Поначалу Мокашов сидел тихо, как мышь, читал по списку отчеты. "Сапоги" что-то считали, то выскакивали к расчётчицам и на модель. Мокашова они не замечали, переговаривались между собой.
– А жениться тебя не заставят? – спрашивал Семёнов.
Теперь он напоминал Мокашову бальзаковского стряпчего. Второй "сапог" – Игунин выглядел простоватым здоровячком.
– Ты что, – округлял брови Игунин, – в своём уме?
– А ты словно с луны свалился. И Леночка была бы пристроена.
– Пристроить, по-твоему, мужа найти?
– Понимай, как знаешь. Только замечу, для старшего инженера ты слишком умён. Быть тебе профессором. Ощущаешь себя профессором? Профессор читает лекцию, профессор пишет. Голова крупным планом, чистый высокий лоб.
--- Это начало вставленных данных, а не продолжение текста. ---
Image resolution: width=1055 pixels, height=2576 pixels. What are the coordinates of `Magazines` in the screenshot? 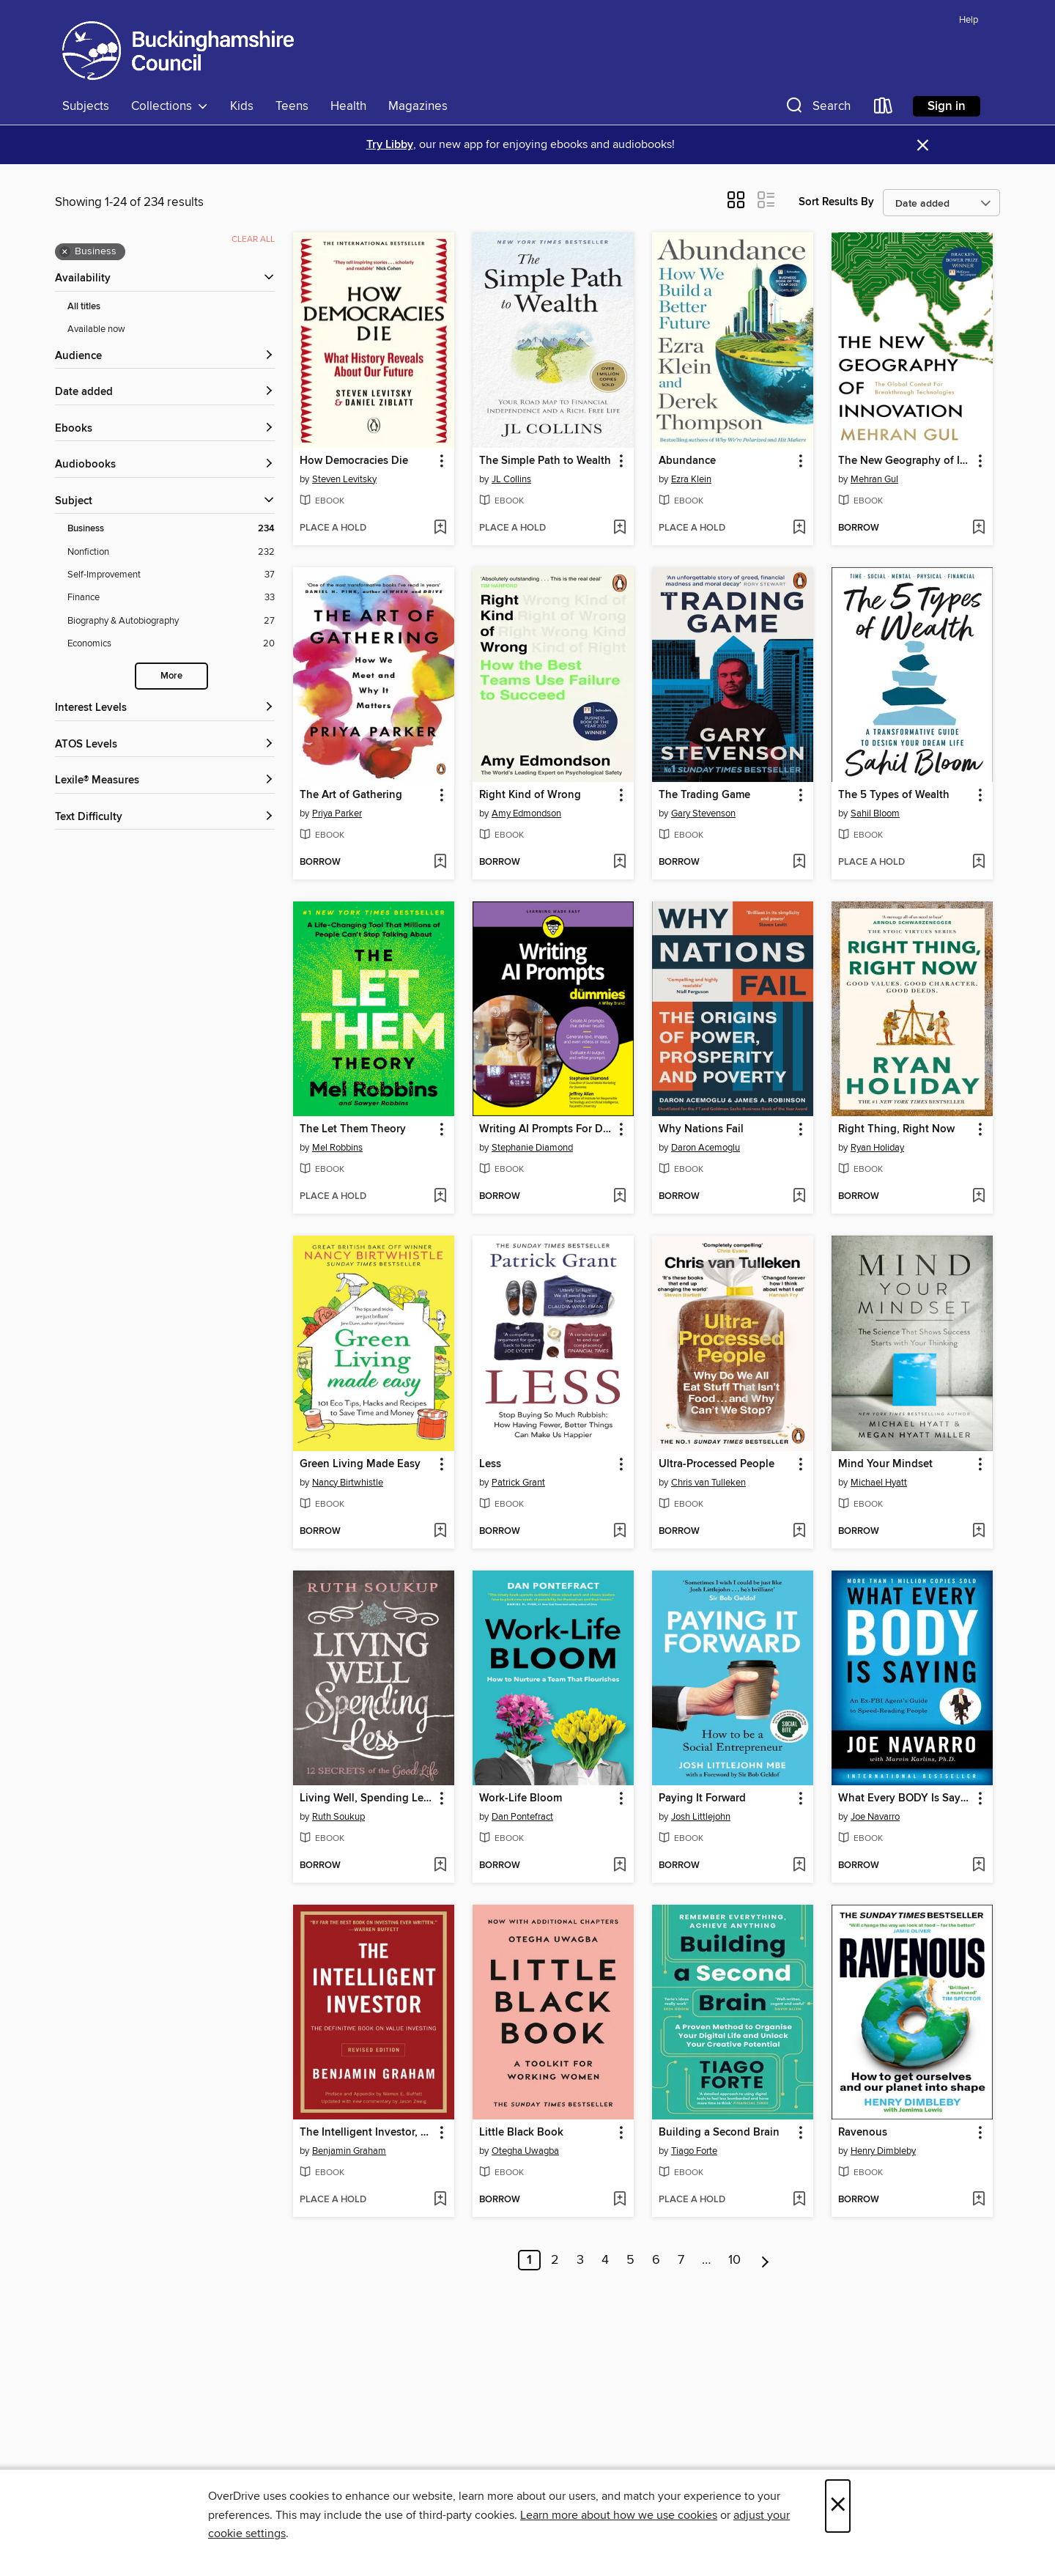 It's located at (418, 106).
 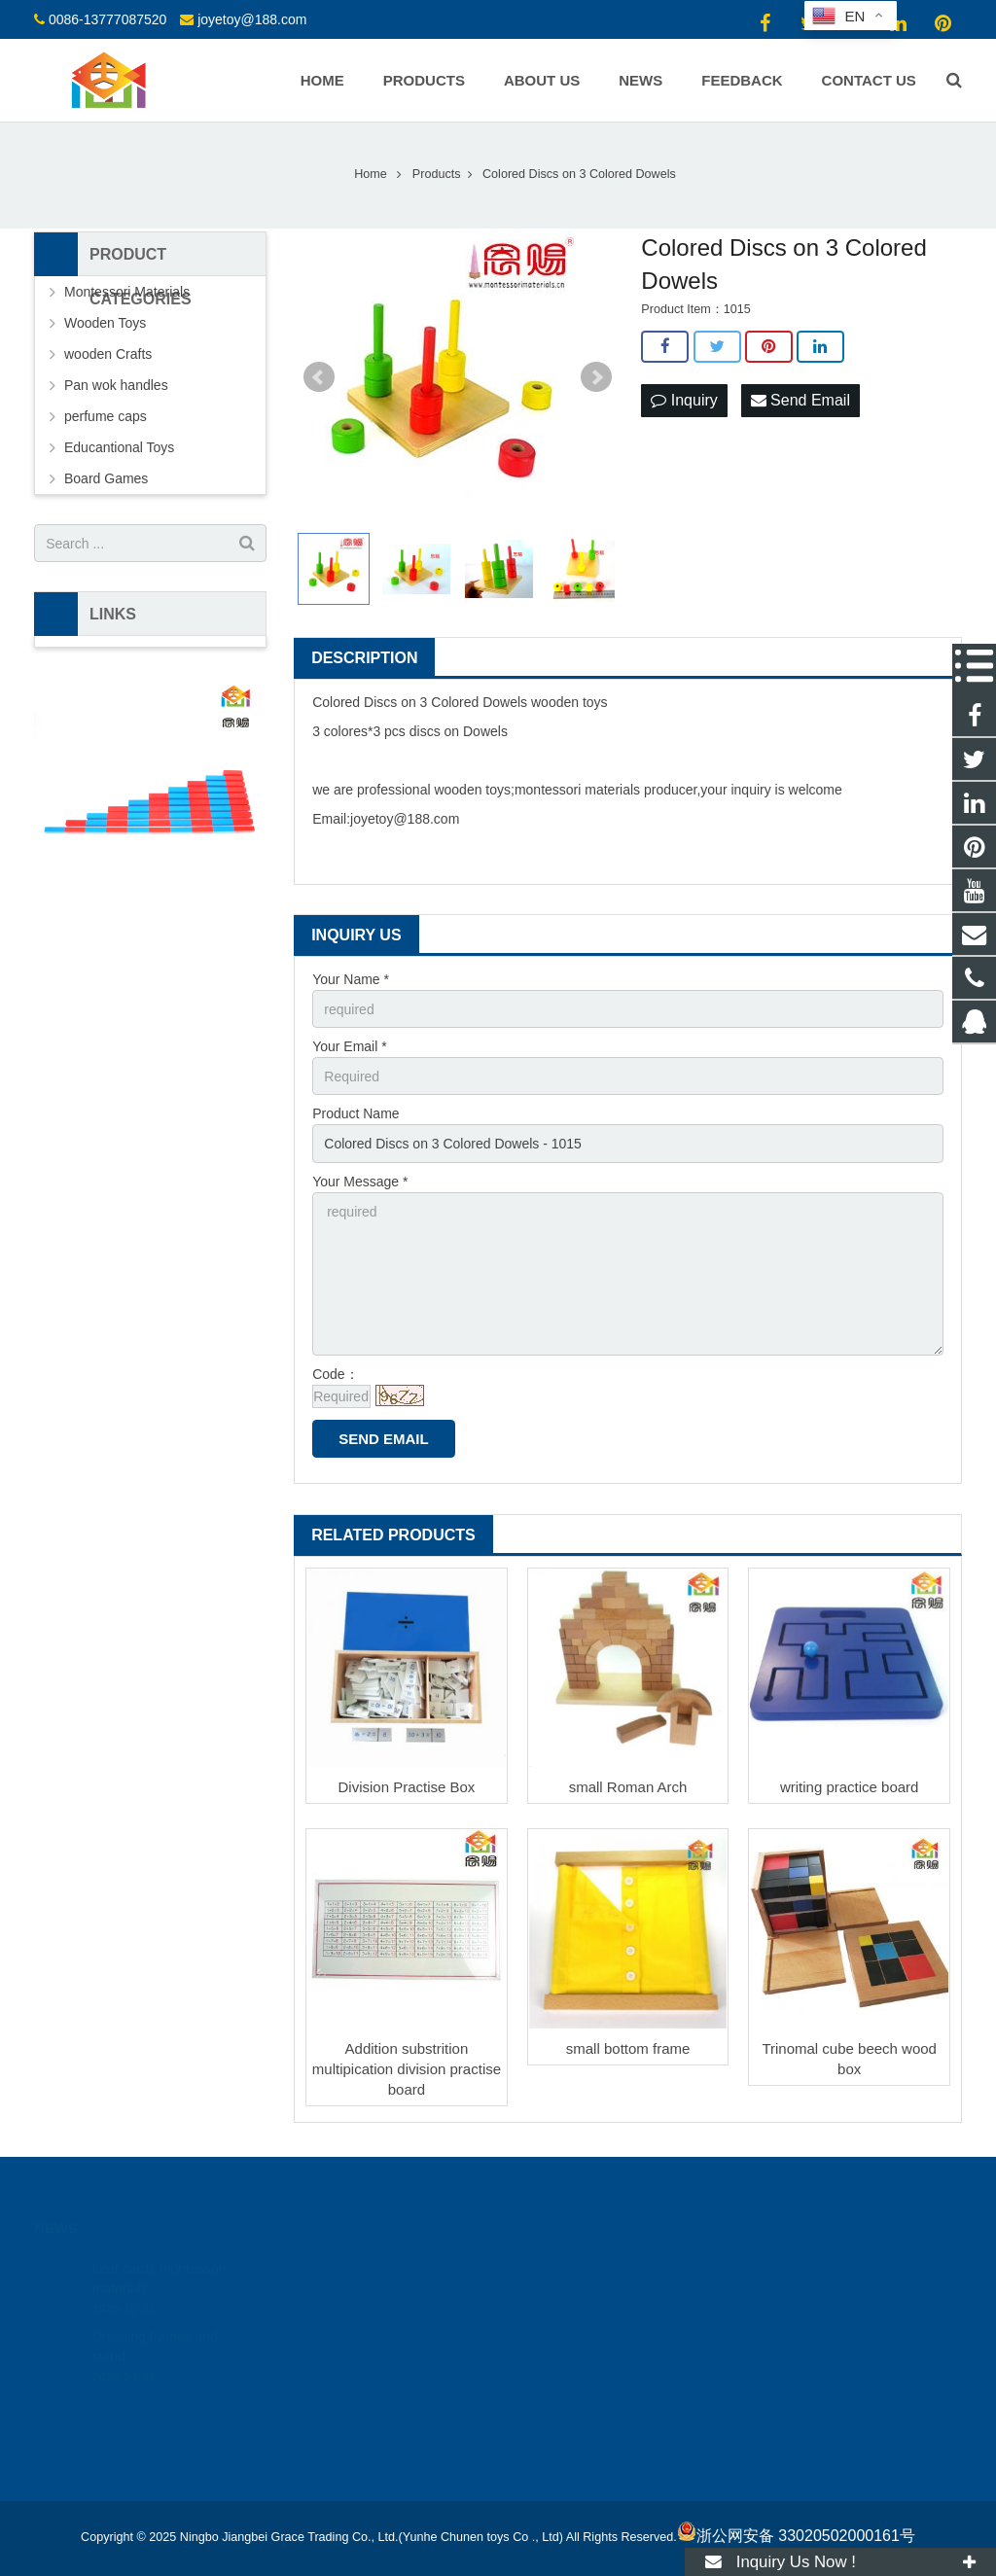 I want to click on 浙公网安备 33020502000161号, so click(x=796, y=2535).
Ни одного, даже детского вопроса не оставляет он без ответа. "Скажите, папа, кто такой учёный?" А за вопросом доверчивые детские глаза. "Хм, хм, как бы это вам попроще? Ну, словом, дети, это ваш папа".
Заходил Вадим, интересовался: как дела и как жизнь?
– Дела ничего, – отвечали "сапоги", – но только какая это жизнь?
– Работать решили или капризничать?
– Мы что? Это у вас великие проблемы, хотя известно, что все великие проблемы давно уже Зайцев решил. Выходит, вы за решённую взялись?
– Не угадали, – улыбался Вадим, – за нерешенную, за ту, что Сева не решил.
– А это просто. Сева ни одной задачи не решил. Говорят, вы докторскую задумали?
– Не то слово. Скоро всех вас за неё засажу.
– И засадит, как пить дать, засадит, – волновались после ухода Вадима "сапоги". Понимаешь, он – голова, он – Шива, а остальные – руки для него.
– Щупальца.
Они попали во временное подчинение к Вадиму и попросили было себе отдельный кусок работ. "Еще чего?" – посмеялся Вадим и выше головы их мелочами загрузил.
"С Вадимом выпить прекрасно, – делились сапоги, – а работать не дай бог… И знаешь, из кого вырастают лидеры? Из тех, кто в детстве имели какой-нибудь дефект. Ну, скажем, был толстым (увы, дети не прощают полноты) или заикался, и их дразнили. Такие вырастают безжалостными… Как пить дать, за диссертацию засадит. Вот говорят, нет у нас эксплуатации чужого труда. А в науке? И куда смотрит народный контроль?"
Мокашову было любопытно, но при нём они замолкали, закрывая лазейку в свой странный мир.
В обед "сапоги" ходили купаться. Выходили за полчаса до звонка и по пути заглядывали в конструкторский. В конструкторском – тихо, двигались приведения в белых халатах, чертили, считали, оттачивали карандаши. Они направлялись в угол зала, где из-под кульмана виднелись хорошенькие коленки и ровные, стройные ножки Леночки. Она всегда очень рада мальчикам.
– Можно? – спрашивает она, и, получив разрешение, выходит в коридор. Они подходят к окну – месту для курения, потому что просто болтаться в коридоре воспрещалось. Их видели конструкторы, идущие из нормоконтроля и копировки, и улыбались.